Assessment of the witnesses of fact in this case
C
I did not find C to be a reliable or at times a credible witness. His testimony was tainted to a significant and material extent by indicators of unsatisfactory witness evidence.
Missing evidence:
C said that he had in his possession, but had failed to disclose into these proceedings, relevant documents in connection with the sale of his shares in Sky Taxi for £25,000, which funds he allegedly applied towards the initial cost of refurbishing the Property.
C accepted in his oral evidence that his wife, who accompanied him to Court every day, could have given material evidence to assist the Court in resolving this dispute. C said that he did not call his wife as a witness because he did not think she would be allowed to give evidence because she was not impartial. However, that explanation made little sense when C chose to call as witnesses a number of his close friends.
It was C’s evidence that the money that he borrowed from friends to purchase the Property was repaid in large part from the monies raised in 2019 through remortgaging the family home. In his oral evidence, C said that the remortgage monies were paid into his wife’s bank account and then transfers made out of that account to repay the loans. However, C failed to disclose copies of the relevant bank statements, which, although not in his direct control, could reasonably have been obtained in light of his wife’s continuing support.
Inconsistencies:
C denied in his oral evidence that he had separated from his wife such that he needed to move into the Flat. However, the transcript of the Meeting, which C relies upon as an accurate record of what was said, records C as saying –
“I want to make something clear, nothing is left between me and [my wife], the only thing that is left is dignity and reputation, nothing more in terms of a partnership…..”
C’s wife is then recorded as saying in response –
“It is good to be frank.”
C stated in his written evidence that Mr Mali lent him the sum of £35,000, which D partly repaid in the sum of £30,000 with C repaying the balance. However, in his oral evidence, C accepted that interest was payable on the loan such that the sum to be repaid was £49,000 in total.
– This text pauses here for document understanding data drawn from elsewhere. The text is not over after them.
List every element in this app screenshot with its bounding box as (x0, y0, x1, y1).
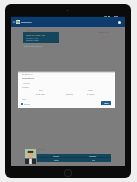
staticText: Print list (24, 103, 31, 105)
staticText: See full order history (24, 45, 43, 48)
staticText: Schedule (89, 155, 97, 157)
staticText: Contact (53, 155, 60, 157)
staticText: Date (39, 89, 43, 91)
staticText: Shipments (22, 76, 35, 79)
staticText: Call (92, 159, 95, 161)
staticText: 3 parcels (23, 82, 31, 84)
staticText: Track (104, 102, 109, 104)
button[interactable]: Order No. 5829-1143 (23, 32, 59, 43)
staticText: Ships in 2 days (26, 39, 39, 42)
button[interactable]: Email (37, 158, 75, 162)
staticText: 14 Mar 2024 (35, 93, 45, 95)
button[interactable]: Account (118, 21, 121, 24)
button[interactable]: Menu (12, 20, 16, 24)
staticText: Order No. 5829-1143 (26, 34, 46, 37)
staticText: Summary of (22, 73, 33, 76)
staticText: Placed 12 Mar (26, 37, 39, 40)
staticText: FastShip (66, 93, 73, 95)
button[interactable]: Home (16, 20, 20, 24)
staticText: In Transit (87, 93, 95, 95)
staticText: Total (22, 98, 26, 100)
staticText: Details (27, 29, 33, 31)
staticText: Email (54, 159, 59, 161)
button[interactable]: Track (101, 101, 111, 105)
staticText: Tracking (22, 86, 29, 88)
staticText: 9:41 (12, 16, 15, 18)
button[interactable]: Contact (37, 154, 75, 157)
button[interactable]: Schedule (75, 154, 110, 157)
button[interactable]: Call (75, 158, 110, 162)
staticText: Status (88, 89, 93, 91)
button[interactable]: Print list (21, 102, 37, 105)
staticText: Your Rep (37, 148, 45, 151)
staticText: Order Total (99, 31, 109, 33)
staticText: $248.90 (100, 36, 109, 39)
staticText: PixelPrints (21, 21, 32, 24)
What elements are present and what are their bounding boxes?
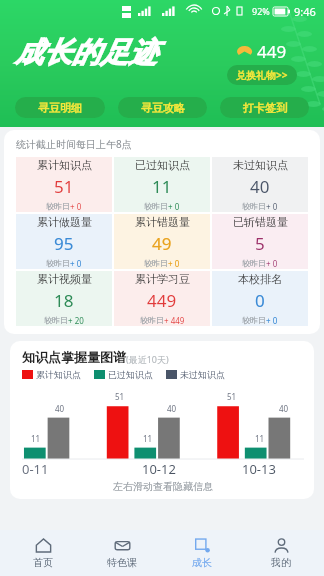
staticText: 已过知识点 <box>135 158 190 172</box>
staticText: (最近10天) <box>126 353 169 365</box>
staticText: 449 <box>257 40 287 63</box>
button[interactable]: 特色课 <box>85 530 159 576</box>
button[interactable]: 已斩错题量 <box>212 214 308 269</box>
staticText: 未过知识点 <box>180 369 225 380</box>
staticText: 统计截止时间每日上午8点 <box>16 137 132 151</box>
staticText: 18 <box>54 289 74 312</box>
button[interactable]: 寻豆攻略 <box>118 97 207 118</box>
staticText: 49 <box>152 232 172 255</box>
staticText: + 0 <box>168 258 180 269</box>
staticText: 10-12 <box>142 460 176 478</box>
button[interactable]: 累计视频量 <box>16 271 112 326</box>
staticText: 95 <box>54 232 74 255</box>
staticText: 累计视频量 <box>37 272 92 286</box>
staticText: 11 <box>31 433 41 444</box>
staticText: 首页 <box>33 556 53 569</box>
staticText: 较昨日 <box>46 201 70 211</box>
staticText: 51 <box>227 391 237 402</box>
staticText: 成长 <box>192 556 212 569</box>
staticText: 10-13 <box>242 460 276 478</box>
staticText: + 0 <box>266 315 278 326</box>
staticText: 9:46 <box>294 4 316 19</box>
staticText: + 0 <box>266 258 278 269</box>
staticText: 11 <box>143 433 153 444</box>
button[interactable]: 我的 <box>244 530 318 576</box>
staticText: 40 <box>167 403 177 414</box>
staticText: 已斩错题量 <box>233 215 288 229</box>
staticText: + 449 <box>164 315 185 326</box>
staticText: 5 <box>255 232 265 255</box>
staticText: + 20 <box>68 315 84 326</box>
staticText: 较昨日 <box>144 258 168 268</box>
staticText: 本校排名 <box>238 272 282 286</box>
staticText: 左右滑动查看隐藏信息 <box>22 480 304 493</box>
staticText: 较昨日 <box>144 201 168 211</box>
staticText: 92% <box>252 5 270 17</box>
staticText: 已过知识点 <box>108 369 153 380</box>
staticText: 我的 <box>271 556 291 569</box>
staticText: 寻豆攻略 <box>141 101 185 115</box>
button[interactable]: 兑换礼物>> <box>227 65 297 85</box>
staticText: 11 <box>255 433 265 444</box>
staticText: 知识点掌握量图谱 <box>22 349 126 365</box>
staticText: 较昨日 <box>46 258 70 268</box>
button[interactable]: 成长 <box>165 530 239 576</box>
button[interactable]: 首页 <box>6 530 80 576</box>
staticText: 51 <box>115 391 125 402</box>
staticText: 40 <box>279 403 289 414</box>
staticText: 累计知识点 <box>37 158 92 172</box>
staticText: 未过知识点 <box>233 158 288 172</box>
button[interactable]: 未过知识点 <box>212 157 308 212</box>
staticText: 51 <box>54 175 74 198</box>
staticText: 较昨日 <box>140 315 164 325</box>
button[interactable]: 累计学习豆 <box>114 271 210 326</box>
button[interactable]: 本校排名 <box>212 271 308 326</box>
staticText: 较昨日 <box>242 201 266 211</box>
button[interactable]: 已过知识点 <box>114 157 210 212</box>
button[interactable]: 累计做题量 <box>16 214 112 269</box>
button[interactable]: 累计知识点 <box>16 157 112 212</box>
staticText: 特色课 <box>107 556 137 569</box>
staticText: 较昨日 <box>44 315 68 325</box>
staticText: 较昨日 <box>242 315 266 325</box>
staticText: + 0 <box>70 201 82 212</box>
button[interactable]: 寻豆明细 <box>15 97 105 118</box>
staticText: 累计做题量 <box>37 215 92 229</box>
staticText: 累计错题量 <box>135 215 190 229</box>
staticText: 40 <box>55 403 65 414</box>
staticText: 累计学习豆 <box>135 272 190 286</box>
staticText: 40 <box>250 175 270 198</box>
button[interactable]: 累计错题量 <box>114 214 210 269</box>
staticText: 打卡签到 <box>243 101 287 115</box>
staticText: 成长的足迹 <box>15 35 158 70</box>
staticText: 0-11 <box>22 460 49 478</box>
staticText: 11 <box>152 175 172 198</box>
staticText: 累计知识点 <box>36 369 81 380</box>
staticText: + 0 <box>266 201 278 212</box>
button[interactable]: 打卡签到 <box>220 97 309 118</box>
staticText: 0 <box>255 289 265 312</box>
staticText: + 0 <box>168 201 180 212</box>
staticText: 寻豆明细 <box>38 101 82 115</box>
staticText: 较昨日 <box>242 258 266 268</box>
staticText: + 0 <box>70 258 82 269</box>
staticText: 兑换礼物>> <box>236 68 288 82</box>
staticText: 449 <box>147 289 177 312</box>
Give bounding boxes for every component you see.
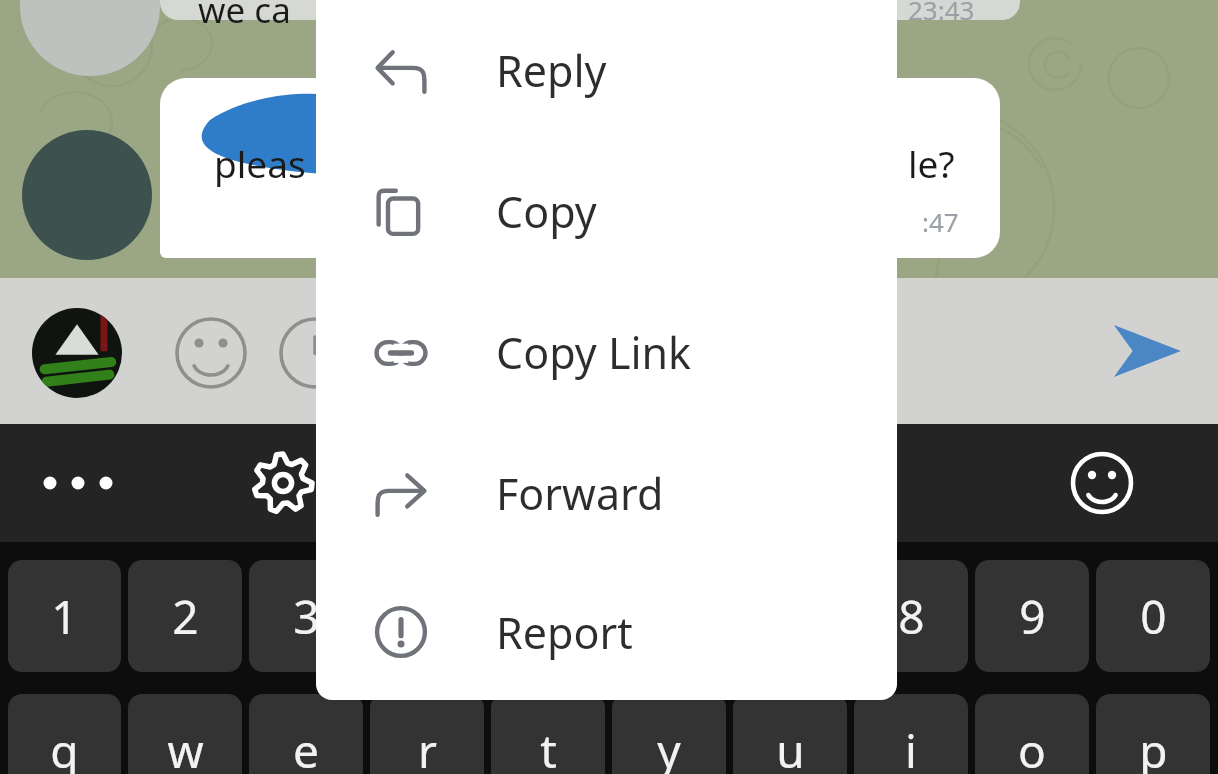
staticText: 3 — [293, 585, 320, 648]
staticText: e — [293, 719, 319, 774]
button[interactable]: Forward — [316, 423, 897, 564]
button[interactable]: Reply — [316, 0, 897, 141]
button[interactable]: Profile photo — [32, 308, 122, 398]
button[interactable]: 1 — [8, 560, 121, 672]
staticText: 4 — [414, 585, 441, 648]
staticText: 9 — [1019, 585, 1046, 648]
staticText: le? — [908, 138, 955, 188]
button[interactable]: e — [249, 694, 363, 774]
staticText: t — [540, 719, 557, 774]
button[interactable]: 8 — [854, 560, 968, 672]
staticText: Copy Link — [496, 323, 692, 382]
button[interactable]: Emoji keyboard — [1070, 451, 1134, 515]
staticText: 0 — [1140, 585, 1167, 648]
button[interactable]: t — [491, 694, 605, 774]
staticText: u — [776, 719, 805, 774]
staticText: Report — [496, 603, 633, 662]
button[interactable]: y — [612, 694, 726, 774]
staticText: Forward — [496, 464, 664, 523]
button[interactable]: Copy Link — [316, 282, 897, 423]
button[interactable]: o — [975, 694, 1089, 774]
staticText: o — [1018, 719, 1046, 774]
button[interactable]: Send — [1100, 304, 1194, 398]
button[interactable]: q — [8, 694, 121, 774]
staticText: 5 — [535, 585, 562, 648]
staticText: Reply — [496, 41, 607, 100]
staticText: 1 — [51, 585, 78, 648]
button[interactable]: 2 — [128, 560, 242, 672]
staticText: 8 — [898, 585, 925, 648]
staticText: 23:43 — [908, 0, 975, 27]
button[interactable]: Copy — [316, 141, 897, 282]
button[interactable]: r — [370, 694, 484, 774]
staticText: :47 — [922, 204, 959, 239]
button[interactable]: 4 — [370, 560, 484, 672]
staticText: pleas — [214, 138, 306, 188]
staticText: y — [657, 719, 681, 774]
button[interactable]: u — [733, 694, 847, 774]
button[interactable]: 0 — [1096, 560, 1210, 672]
staticText: we ca — [198, 0, 291, 34]
staticText: 2 — [172, 585, 199, 648]
button[interactable]: i — [854, 694, 968, 774]
button[interactable]: Schedule message — [278, 316, 352, 390]
staticText: r — [418, 719, 437, 774]
staticText: Copy — [496, 182, 597, 241]
staticText: w — [167, 719, 204, 774]
staticText: p — [1139, 719, 1168, 774]
button[interactable]: More options — [38, 458, 114, 508]
button[interactable]: w — [128, 694, 242, 774]
button[interactable]: Settings — [250, 450, 316, 516]
button[interactable]: 3 — [249, 560, 363, 672]
button[interactable]: 9 — [975, 560, 1089, 672]
staticText: i — [905, 719, 917, 774]
button[interactable]: 5 — [491, 560, 605, 672]
button[interactable]: 6 — [612, 560, 726, 672]
button[interactable]: p — [1096, 694, 1210, 774]
staticText: q — [50, 719, 79, 774]
button[interactable]: Emoji — [174, 316, 248, 390]
button[interactable]: Report — [316, 564, 897, 700]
Further, in his oral evidence, and by reference to D’s bank statements, C said that D only repaid Mr Mali the sum of £20,000 with C repaying the balance of £29,000.
Contradictions: It was C’s evidence that, at Mr Ahmad’s request, he repaid the money that he had borrowed from Mr Ahmad in 2018 by transferring the sum of £20,000 to a Mr Wahid Wali in 2019. C said in his oral evidence that he had no dealings with Mr Wali and so no other reason to make the payment. However, C was then taken to an extract of his disclosed bank statements, which had been unsuccessfully redacted and still showed that C made a payment of £2,500 to Mr Wali on 7 June 2021. C accepted that he had made that other payment and sought unconvincingly to explain away the contradiction by claiming that –
“I have no business with him, maybe my family, maybe someone asked me. He is my friend, we help each other when we need to.”
Mr Homayon
I have no reason to doubt that Mr Homayon was an honest witnesses doing his best to assist the court. Further, I did not find that his evidence was tainted by indicators of unsatisfactory witness evidence. That said, Mr Homayon is a close friend of C, and so I have treated his evidence with a degree of caution.
Mr Ahmad
In my assessment, the reliability of Mr Ahmad’s evidence was undermined by a significant and material internal inconsistency:
It was not disputed that Mr Ahmad was appointed a co-director and co-shareholder of EPLL for the sole purpose of securing commercial lending to fund the acquisition of the Property.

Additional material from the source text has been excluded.